The container is a box comprising a forwardly convex part la with a predetermined curvature at the front end, a concave part lb at the rear end with a curvature equal to the curvature of the part la, a wheel 6 for tilting the container 1 and which is arranged freely rotatable on the right side, and a joint or hinge 7 which has a hole 7a and is arranged on the left side. Since this container 1 is used as a unit, a number of such containers are arranged one after the other in series, the indented part 1b of a front container 1 being somewhat separated from the bulging part 1a of a rear container 1, as shown in fig. 2, and each of the containers 1 is hinged to each of the fastening devices 2 which will be discussed later. The curvature of the container 1 can also be determined depending on the track curve radii, center distances between the wheels 3 on the fastening devices 2 mentioned later, track width, etc. The size and depth of the container 1 can also be determined depending on the amount of carbide to be absorbed, cooling time, etc. In order to promote cooling in the limited track space, carbide can conveniently be taken up in the container 1 in a thin layer. Although a conventional, deep container can be used, it is therefore preferred that a shallow container is used in which the carbide cools quickly and is easily drained. In this case, the thickness of carbide taken up in the container can preferably not be greater than 20 cm. With a thickness over 20 cm, the cooling time is longer, so that the cooling time does not end on the track. As there is a constant relationship between the carbide thickness and the cooling duration, it is sufficient to set the carbide thickness to 10 to 15 cm so that the carbide cools, for example, within approx. one hour on the restricted track.
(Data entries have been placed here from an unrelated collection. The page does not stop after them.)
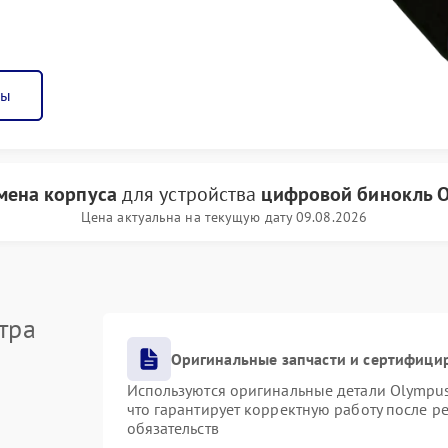
ны
мена корпуса
для устройства
цифровой бинокль 
Цена актуальна на текущую дату 09.08.2026
тра
Оригинальные запчасти и сертифици
Используются оригинальные детали Olympu
что гарантирует корректную работу после р
обязательств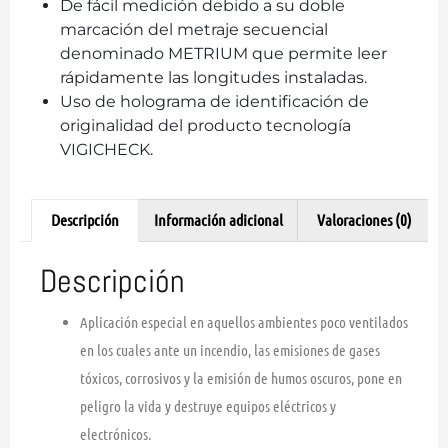
De fácil medición debido a su doble
marcación del metraje secuencial
denominado METRIUM que permite leer
rápidamente las longitudes instaladas.
Uso de holograma de identificación de
originalidad del producto tecnología
VIGICHECK.
Descripción
Información adicional
Valoraciones (0)
Descripción
Aplicación especial en aquellos ambientes poco ventilados
en los cuales ante un incendio, las emisiones de gases
tóxicos, corrosivos y la emisión de humos oscuros, pone en
peligro la vida y destruye equipos eléctricos y
electrónicos.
The movement speed of the containers can be controlled in relation to the outflow amount of carbide.

As shown in fig. 4, each container 1 is pivotably attached to each fastening device 2 which has a U-shaped cross-section by means of its hinge 7 as an axis. Each fastening device 2 is provided on both sides with wheels 3 for traveling on the track 4, and with two hinge parts 2b which are hinged to the container's hinge 7. The fastening device 2 is connected to the container 1 by inserting a pin 2a through the hole 7a in the container's hinge 7, and holes in the fastening device's hinge parts 2b. The fastening device 2 is moved by means of the chain 5 which engages with the device's lower part.
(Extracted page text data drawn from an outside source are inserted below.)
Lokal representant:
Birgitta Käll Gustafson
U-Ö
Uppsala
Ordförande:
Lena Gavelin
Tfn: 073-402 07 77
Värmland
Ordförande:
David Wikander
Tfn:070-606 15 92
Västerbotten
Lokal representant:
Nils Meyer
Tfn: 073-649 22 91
Fig. 5 shows the state where the device 10 according to the invention is cooled in the predetermined section 14, and the carbide 12 which has thus solidified is in turn exhausted. In this figure, by the way, only one container is shown for easy understanding of the drawing, as other containers and the like are omitted. As shown, the container 1 is guided in the direction of an arrow B via the fastening device 2 by means of the chain 5. Then the wheel 6 for tilting, which is arranged on the right side of the vessel 1, moves along an inclined path 9 which is arranged above the path 4 within the section 14, the container 1 is raised from the fastening device 2. The hinge 7, which is arranged on the left side of the container, is however hinged to the fastening device 2, so that the container 1 is tilted about the hinge 7 as an axis. At this time, carbide in each container 1 is exhausted and falls into the next coarse pulverization stage 15 which is arranged along the path 4 within the predetermined section 14. The coarse pulverization stage 15 consists of a hopper container 16a which is placed underground, and a conveyor 16. The depleted carbide 12 falls into and collides with the funnel container 16, so that it is coarsely pulverized. The coarsely pulverized carbide 12 is transported to the next step for fine pulverization (not shown). The container 1 is then returned to a horizontal state along the inclined path 9, and is transported further to receive carbide from the electric furnace 11 again.

While the container 1 in fig. 5 is slanted to approx. 90° to discharge carbide, a weaker inclination will be sufficient if carbide is discharged.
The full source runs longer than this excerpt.